When it comes to the fate of the 50 billion cubic metres of natural gas that Azerbaijan hopes eventually to pump every year, the country is keeping all suitors on their toes.
Europe hopes to grab some of those supplies, which means one thing - a pipeline. The only question is which one.
"It's a big plan of our republic," said Mammadov Orkhan Vidadi, the head of the department of interstate economic cooperation in Azerbaijan's ministry of economic development. "And now we can only say that it's under negotiation."
In the western quest for energy security and the desire of Middle Eastern and Central Asian countries to reap the economic benefits of catering to those needs, Azerbaijan is the unlikely decision-maker.
In the many pipeline plans that have been proposed in the past decade to funnel gas to the West from countries such as Iran and Iraq, Azerbaijan's volumes are vital - meaning that when it eventually chooses to back one plan, the others will almost certainly lose out.
Most prominent among those plans is Nabucco, a pipeline with an estimated cost of US$18.4 billion (Dh67.58bn) to $26bn that would have transported gas over 3,900 kilometres from as far as Azerbaijan to Austria. Its shareholders include OMV, the Vienna-based producer quarter-owned by Abu Dhabi, and MOL of Hungary.
So eager were the partners after forming the initial 2002 agreement to push the plan forward that in 2009 MOL and OMV each bought a 10 per cent stake in the Kurdish operator Pearl Petroleum to help guarantee more supplies for Nabucco. Pearl is majority owned by Crescent Petroleum and its subsidiary Dana Gas, both based in Sharjah.
But since then, support for Nabucco has waned. In November, Ashti Hawrami, the Kurdish oil minister, threatened to ship Kurdistan's natural gas straight to Ceyhan, Turkey, where it could be liquefied and shipped by tanker anywhere in the world.
Baku and Ankara have had difficulties coming to an agreement on transit fees, and Baku is still in bilateral negotiations with Bulgaria, Romania and other countries.
The final bell tolled last month, when MOL said that financing the plan was no longer "sustainable" and that it had not approved this year's budget for Nabucco.
"Nabucco was one option that was a very good option," said Badr Jafar, the chairman of Pearl and president of Crescent Petroleum. "It seems to be politics that are being played out at the moment that paints a bit of an unclear future about the Nabucco pipeline."

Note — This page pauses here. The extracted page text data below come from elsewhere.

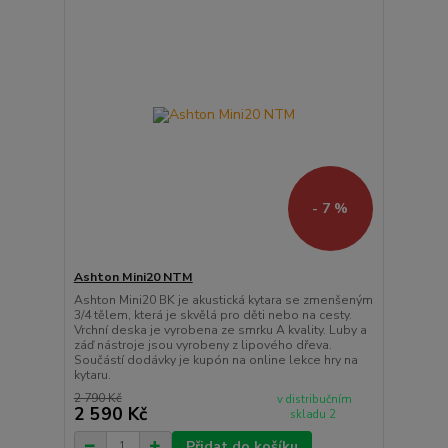
- 7 %
Ashton Mini20 NTM
Ashton Mini20 BK je akustická kytara se zmenšeným
3/4 tělem, která je skvělá pro děti nebo na cesty.
Vrchní deska je vyrobena ze smrku A kvality. Luby a
záď nástroje jsou vyrobeny z lipového dřeva.
Součástí dodávky je kupón na online lekce hry na
kytaru.
2 790 Kč
v distribučním
2 590 Kč
skladu 2
Přidat do košíku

A range of competitors to Nabucco have emerged. Their benefit is often their size - usually on a scale of about a third of Nabucco's 30 billion cubic metre capacity, making it easier to build a pipeline with fewer nations' commitments and sometimes earning the nickname "Nabucco Lite".
"I'm confident as chairman of a company that has significant gas reserves in the Middle East that there are various highways which one can use to transport these products across into Europe and potentially beyond," said Mr Jafar. "Like any highway, you pay a toll and you use it. So we have no problem. We're not in the business of owning the highways ourselves."
Among the options for Azerbaijan are the South-East Europe Pipeline backed by BP, which is developing Azerbaijan's Shah Deniz gasfield and could benefit from the permits and agreements that have already been put in place for Nabucco.
A shorter and cheaper route, the estimated $5.3bn Trans-Adriatic Pipeline, would link Greece to Italy through Albania and use existing pipelines that connect the Caspian to Turkey and Italy to the rest of Europe.
The Interconnector Turkey-Greece-Italy would follow the same principle but faces hurdles because of the financial crises in Greece and Italy.
One pipeline, however, could eclipse all the others: South Stream, Russia's proposed route through the Black Sea through Bulgaria to Greece, Italy and Austria, which would not use Azeri supplies. Construction is scheduled to begin in December, leaving the Nabucco - or Nabucco Lite - partners a short timetable.
"Which one would be more privileged? Whichever one is more profitable for us, we will decide to accept it," said Etibar Abdullayev, the first secretary of the Embassy of Azerbaijan in the UAE. "Annually, we are exporting 15 billion cu metres. It's not enough for providing all south-east Europe countries, but" - he paused - "it's not small."